Obesity has been one of the fastest growing health concerns among children, particularly among disadvantaged children. For children overall, obesity rates have tripled from 5% in the early 1970s to about 15% by the early 2000s. For disadvantaged children, obesity rates are closer to 20%. In this paper, we first examine the impact of various measures of disadvantage on children's weight outcomes over the past 30 years, finding that the disadvantaged have gained weight faster.

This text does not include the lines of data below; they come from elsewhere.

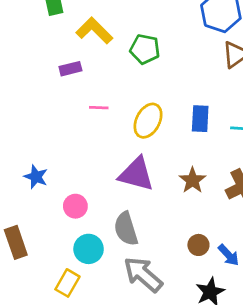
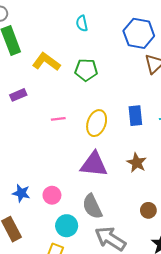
purple rectangle: (70, 69) -> (18, 95), moved
blue star: (36, 177) -> (21, 193), moved

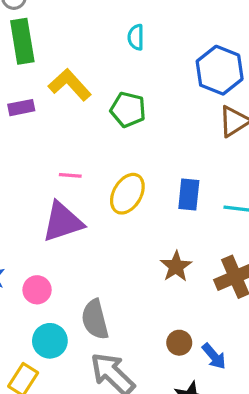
purple rectangle: (18, 95) -> (21, 108), moved
purple triangle: (94, 164) -> (62, 222), moved, turned -36

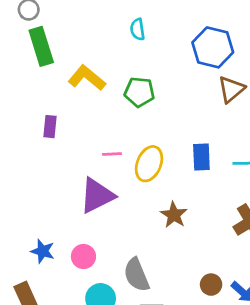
purple rectangle: (21, 108) -> (50, 127), moved, turned -65
pink line: (70, 175) -> (112, 154), moved
brown star: (176, 266) -> (174, 215), moved

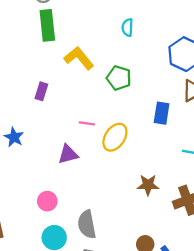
blue rectangle: (201, 157) -> (162, 113), moved
purple triangle: (97, 196) -> (68, 154), size x0.7
brown star: (174, 215) -> (148, 185), moved, turned 30
blue star: (43, 251) -> (14, 137), moved

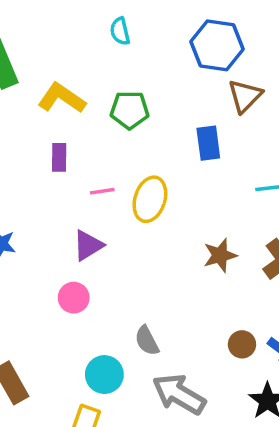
purple rectangle: (41, 91) -> (59, 157), moved
pink circle: (47, 201) -> (74, 298), moved
gray semicircle: (87, 224) -> (147, 341), size x0.7

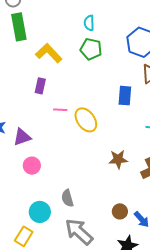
green pentagon: (130, 110) -> (91, 49), moved
yellow ellipse: (150, 199) -> (86, 120), turned -65
purple triangle: (88, 245) -> (22, 137), moved

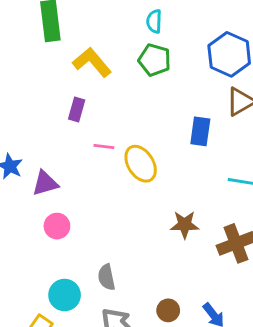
brown circle: (120, 211) -> (168, 310), moved

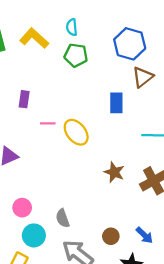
yellow L-shape: (92, 62) -> (34, 38), moved
brown star: (185, 225) -> (114, 172), turned 30
pink circle: (57, 226) -> (22, 208), moved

Over the same period, adult obesity rates have grown, and we expect parental obesity to be closely tied to children's obesity, for reasons of both nature and nurture. Thus, examining changes in the parent-child correlation in BMI should give us some insight into the ways in which the environment that parents and children share has affected children's body mass, or into how the interaction of genes and environment has changed. We find that the elasticity between mothers' and children's BMI has increased since the 1970s, suggesting that shared genetic-environmental factors have become more important in determining obesity. Despite the faster weight gain for the disadvantaged, there appears to be no clear difference for by disadvantaged group in either the parent-child elasticity or in identifiable environmental factors. On average, the increases in parents' BMI between the early 1970s and the early 2000s can explain about 37 percent of the increase in children's BMI. Although common environmental/genetic factors play a larger role now than in earlier time periods, child specific environments such as schools and day care play a potentially important role in determining children's health status.